Bloomberg has an article (here it is) about tearing down Vermont Yankee. Apparently it’s going better than planned – the site may be ready for redevelopment by late 2026, four years earlier than planned.
This detail surprised me: “There’s 1.2 million gallons that were used in the reactor that also have to be pumped into tanker trains. After transport by rail to Texas, that water— almost enough to fill two Olympic-sized swimming pools— will be mixed with the chemical bentonite to turn it into a solid so it can be safely buried for perpetuity alongside the reactor and other material from the plant.”

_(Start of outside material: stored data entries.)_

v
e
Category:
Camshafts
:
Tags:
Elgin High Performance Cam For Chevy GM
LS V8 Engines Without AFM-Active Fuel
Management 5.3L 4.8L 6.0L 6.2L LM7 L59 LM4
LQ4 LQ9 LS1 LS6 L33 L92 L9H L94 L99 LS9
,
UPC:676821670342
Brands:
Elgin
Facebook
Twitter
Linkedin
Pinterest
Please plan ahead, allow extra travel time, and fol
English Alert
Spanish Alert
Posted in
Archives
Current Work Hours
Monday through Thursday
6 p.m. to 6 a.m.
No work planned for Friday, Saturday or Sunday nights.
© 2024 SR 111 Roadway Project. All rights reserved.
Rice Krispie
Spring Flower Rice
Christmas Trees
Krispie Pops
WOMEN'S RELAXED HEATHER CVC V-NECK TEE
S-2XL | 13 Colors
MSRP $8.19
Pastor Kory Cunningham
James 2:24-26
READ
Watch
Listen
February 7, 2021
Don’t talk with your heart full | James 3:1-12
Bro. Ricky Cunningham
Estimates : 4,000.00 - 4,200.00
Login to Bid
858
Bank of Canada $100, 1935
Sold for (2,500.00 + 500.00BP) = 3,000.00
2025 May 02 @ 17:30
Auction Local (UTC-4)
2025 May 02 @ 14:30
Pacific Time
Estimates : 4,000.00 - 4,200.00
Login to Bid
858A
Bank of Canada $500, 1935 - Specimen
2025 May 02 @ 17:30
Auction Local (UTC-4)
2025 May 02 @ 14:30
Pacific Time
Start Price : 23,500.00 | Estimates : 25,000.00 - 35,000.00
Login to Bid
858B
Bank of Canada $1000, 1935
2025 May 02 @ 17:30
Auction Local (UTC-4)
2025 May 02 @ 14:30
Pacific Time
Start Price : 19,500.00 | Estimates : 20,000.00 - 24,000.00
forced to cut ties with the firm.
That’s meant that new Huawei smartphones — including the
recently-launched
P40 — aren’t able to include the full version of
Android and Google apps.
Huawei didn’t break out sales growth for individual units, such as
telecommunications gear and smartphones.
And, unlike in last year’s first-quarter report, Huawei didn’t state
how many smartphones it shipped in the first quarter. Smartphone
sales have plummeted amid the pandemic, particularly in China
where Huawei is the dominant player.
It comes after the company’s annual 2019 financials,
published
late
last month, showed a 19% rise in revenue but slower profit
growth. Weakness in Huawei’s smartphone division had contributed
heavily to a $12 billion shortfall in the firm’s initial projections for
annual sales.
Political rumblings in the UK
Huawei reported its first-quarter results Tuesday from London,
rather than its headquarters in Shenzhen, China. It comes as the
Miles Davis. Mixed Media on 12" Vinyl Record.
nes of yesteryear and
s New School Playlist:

Like many of you, I wish they’d been able to keep VY going for climate change reasons.
Oh, I guess the reactor and other material is going to Texas. It’s not coming back here.

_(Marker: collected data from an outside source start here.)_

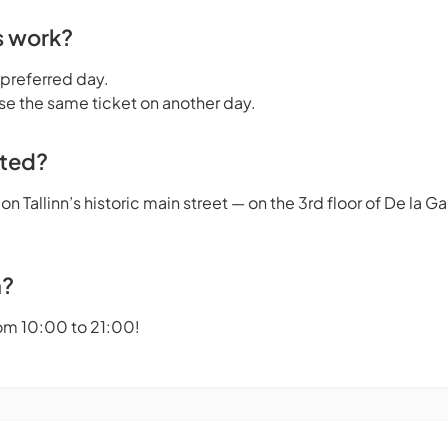
s work?
 preferred day.
se the same ticket on another day.
ated?
n Tallinn’s historic main street — on the 3rd floor of De la 
n?
om 10:00 to 21:00!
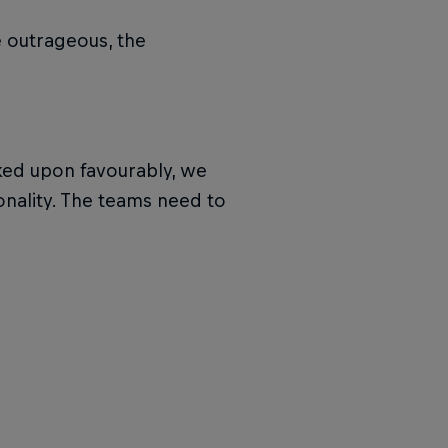
e outrageous, the
ooked upon favourably, we
sonality. The teams need to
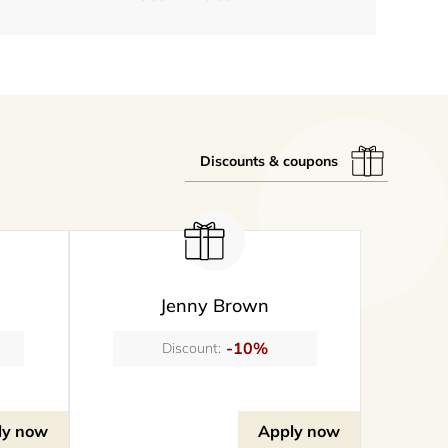
Discounts & coupons
Jenny Brown
-10%
Discount:
ly now
Apply now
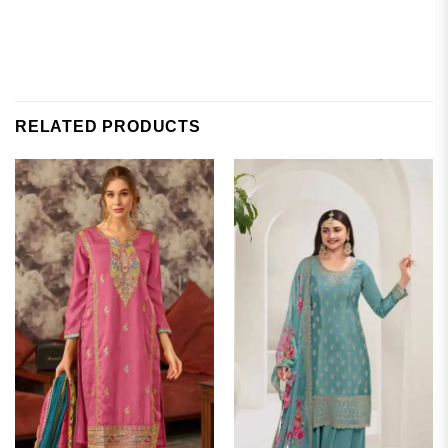
RELATED PRODUCTS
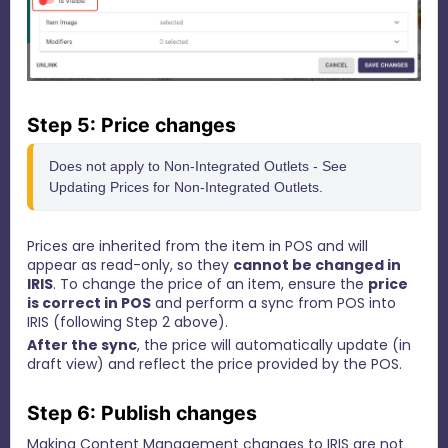
Step 5: Price changes
Does not apply to Non-Integrated Outlets - See 
Updating Prices for Non-Integrated Outlets.
Prices are inherited from the item in POS and will
appear as read-only, so they
cannot be changed in
IRIS
.
To change the price of an item, ensure the
price
is correct in POS
and perform a sync from POS into
IRIS (following Step 2 above).
After the sync
, the price will automatically update (in
draft view) and reflect the price provided by the POS.
Step 6: Publish changes
Making Content Management changes to IRIS are not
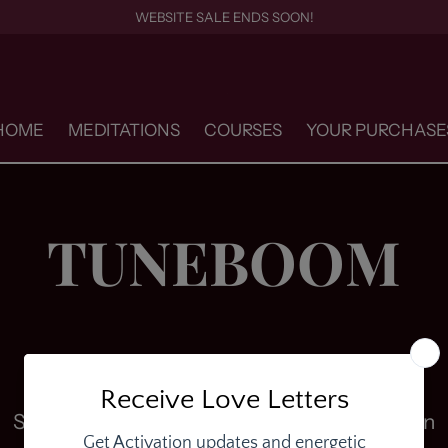
WEBSITE SALE ENDS SOON!
HOME
MEDITATIONS
COURSES
YOUR PURCHASE
TUNEBOOM
Sorry, there are no products in this collection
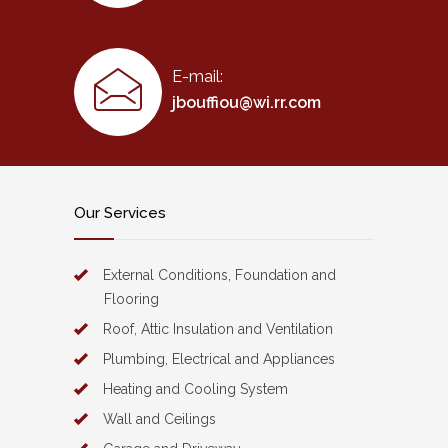
E-mail:
jbouffiou@wi.rr.com
Our Services
External Conditions, Foundation and
Flooring
Roof, Attic Insulation and Ventilation
Plumbing, Electrical and Appliances
Heating and Cooling System
Wall and Ceilings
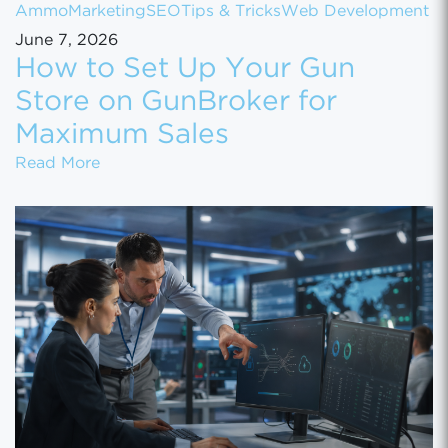
Ammo
Marketing
SEO
Tips & Tricks
Web Development
June 7, 2026
How to Set Up Your Gun
Store on GunBroker for
Maximum Sales
How to Set Up Your Gun Store on GunBroke
Read More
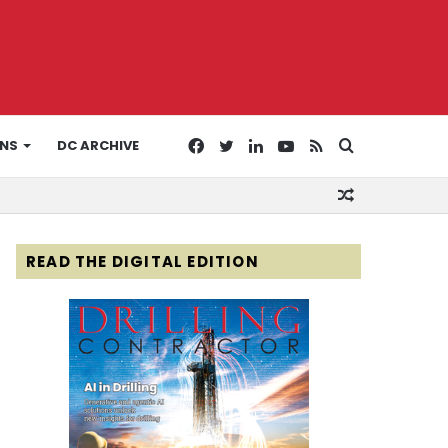
Facebook
Twitter
LinkedIn
YouTube
RSS
Search
ONS
DC ARCHIVE
Random
for
Article
READ THE DIGITAL EDITION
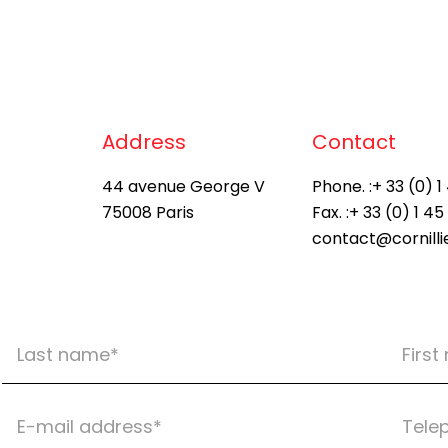
Address
Contact
44 avenue George V
Phone. :
+ 33 (0) 1
75008 Paris
Fax. :
+ 33 (0) 1 45
contact@cornill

I wonder what’s in the water, as in “why not evaporate the water to concentrate the radioisotopes?” I suppose there might be tritium, an isotope of hydrogen, so that rules out evaporation.
I wish people understood that we (especially in the granite state) are surrounded with radiation. I bought a radiation meter recently and have enjoyed finding random hot spots. E.g. 0.70 µSv/h (microSieverts per hour – replaces millirems per hour) in Franconia Notch’s Flume trail and 1.40 µSv/h at cruising altitude on a Thanksgiving trip to Seattle. Sorry about the CO2. The meter arbitrarily calls 1-10 µSv/h “high.”
At home on the 2nd floor my background level is about 0.12 µSv/h, I think mostly from granite and some from cosmic ray muons.
You missed the spot on interstate 89 where the radiation was so high in one of the ledge cuts that they fought over whether or not to put up no stopping signs They finally decided that signs would scare the tourists.